Radio gets single-minded

Marketing 01-Mar-06

The merger of commercial radio's two trade bodies could spark a revitalisation of the industry, writes Jeremy Lee.

Since its launch almost 14 years ago, the Radio Advertising Bureau (RAB)
has been hailed as the ideal of a media marketing body.

Its success is evident not only in the way it has dramatically grown

radio's share of ad revenue by raising its profile among advertisers and

agencies, but also in other media's attempts to copy the RAB's model,
albeit with varying degrees of commitment and success.

It is difficult, then, not to feel concerned that the RAB's planned
merger with the Commercial Radio Companies Association (CRCA), creating
a single industry body, will dilute its role (Marketing, 22
February).

The as-yet-unnamed organisation will represent all the interests of the
commercial radio sector. This includes lobbying Ofcom on regulatory
matters, rather than just selling the medium to advertisers and
agencies.

The reason for the merger is clear: the CRCA gives its members an equal
voice, irrespective of size. The merged body will give those radio
groups with most at stake, such as industry giants Emap and GCap, a
proportionately bigger voice than smaller companies such as Shrewsbury
FM.

The rationale is that this will enable the CRCA to achieve a united
voice more easily, while the absorption of the RAB into the organisation
is a useful cost-saving measure.

If the merger injects some vigour into a medium that has been beset by a
series of problems in recent months - some of which are of its own
making - the decision should be welcomed.

Industry turmoil

The radio industry has been under attack on a number of fronts, which
has resulted in it suffering from falls in both advertising revenue and
audience share.

First, a sustained and sluggish ad market, with revenues falling year on
year in two of the past three quarters, has thwarted the prospect of
much growth in radio's share of ad budgets.
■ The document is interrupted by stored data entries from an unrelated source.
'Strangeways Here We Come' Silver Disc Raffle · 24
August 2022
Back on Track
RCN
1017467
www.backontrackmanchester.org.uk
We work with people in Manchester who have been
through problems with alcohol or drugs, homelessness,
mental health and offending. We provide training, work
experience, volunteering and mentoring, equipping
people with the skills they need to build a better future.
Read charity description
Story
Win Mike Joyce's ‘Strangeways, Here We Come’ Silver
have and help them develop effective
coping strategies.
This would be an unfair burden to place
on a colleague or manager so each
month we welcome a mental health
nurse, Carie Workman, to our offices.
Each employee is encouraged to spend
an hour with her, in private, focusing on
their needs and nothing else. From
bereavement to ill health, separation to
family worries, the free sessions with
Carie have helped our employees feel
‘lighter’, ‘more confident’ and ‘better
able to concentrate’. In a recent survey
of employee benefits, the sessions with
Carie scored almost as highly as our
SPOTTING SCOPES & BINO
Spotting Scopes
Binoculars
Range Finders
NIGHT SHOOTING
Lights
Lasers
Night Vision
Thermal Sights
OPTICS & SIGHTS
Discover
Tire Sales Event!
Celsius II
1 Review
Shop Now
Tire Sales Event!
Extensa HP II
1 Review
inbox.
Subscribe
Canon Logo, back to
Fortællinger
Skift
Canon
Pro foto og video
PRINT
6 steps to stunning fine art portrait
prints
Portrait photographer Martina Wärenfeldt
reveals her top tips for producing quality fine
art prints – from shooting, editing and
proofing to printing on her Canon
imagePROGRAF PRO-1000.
Second, the BBC, with a generous above-inflation licence fee settlement
has been able to attract and retain on-air talent as well as expand its
station network. It now has its highest share of listening hours to date
at 55.1%, compared with 42.8% for commercial radio.
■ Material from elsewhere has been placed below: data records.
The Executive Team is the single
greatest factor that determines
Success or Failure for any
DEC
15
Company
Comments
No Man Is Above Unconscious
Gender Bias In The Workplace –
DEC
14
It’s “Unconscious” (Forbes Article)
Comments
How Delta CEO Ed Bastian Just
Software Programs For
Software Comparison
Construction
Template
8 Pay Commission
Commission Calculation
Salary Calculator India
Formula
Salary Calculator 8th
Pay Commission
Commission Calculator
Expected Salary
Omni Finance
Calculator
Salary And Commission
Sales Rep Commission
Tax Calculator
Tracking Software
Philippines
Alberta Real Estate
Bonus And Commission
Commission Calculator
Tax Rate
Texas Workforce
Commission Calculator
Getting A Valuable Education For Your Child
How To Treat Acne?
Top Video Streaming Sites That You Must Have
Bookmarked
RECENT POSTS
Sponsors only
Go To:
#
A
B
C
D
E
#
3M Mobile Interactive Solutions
And third, the commercial radio companies have been forced to undergo
lengthy mergers to satisfy the demands of the City.

As Howard Bareham, managing partner for radio at MindShare, puts it:
'Radio has hit the buffers.'

Most ironic is the impact that the creation of rival media marketing
organisations has had on the RAB. It was no doubt flattered by the
flurry of organisations that followed in its wake, but other media's
grasp of the need to market to advertisers has led to greater
competition for the incremental ad budgets that radio once could have
assumed were its own.

The Newspaper Marketing Agency, Internet Advertising Bureau (IAB),
Outdoor Advertising Association and even Thinkbox, the putative voice of
a unified commercial TV industry, have all started to rival the RAB's
efforts.

The IAB has been the main beneficiary, with agency planners finding it
as easy to be seduced by the relatively un-tapped online arena and its
creative opportunities as they were by radio when the RAB was founded in
1992.

This has cost radio dear, according to Azon Howie, head of broadcast
trading at Carat. 'All the good work the RAB has done to make radio sexy
among planners has been negated by online advertising, which is cheaper
and relatively unexplored,' he says. 'Radio was once the medium that
planners used for tactical advertising, now it is online.'

Negative impressions

Last year's spat about audience measurement between Kelvin MacKenzie,
former chief executive of The Wireless Group, and Rajar, the radio
measurement body, did little to instil confidence in an already
beleaguered medium.

Meanwhile, the consolidation process that led to the creation of GCap,
and the acquisition of Scottish Radio Holdings by Emap, has meant that,
arguably, the companies have been distracted from their goal of
maximising listeners.

Certainly the external-facing sales teams have changed beyond
recognition, hindering radio's ability to maintain a consistent
message.

In the medium to long term, MindShare's Bareham says that rather than
lament the loss of the RAB, the wider advertising community should
welcome the fact that the industry is doing something to reverse a
lengthy period of stagnation.

So, what hope is there for radio? With the consolidation process
appearing to be complete, Bareham is optimistic that some of the
promised cost savings achieved through synergies will be reinvested in
programming.

The prospect of digital radio, which works in favour of commercial radio
stations over the BBC, could also promise much for the future.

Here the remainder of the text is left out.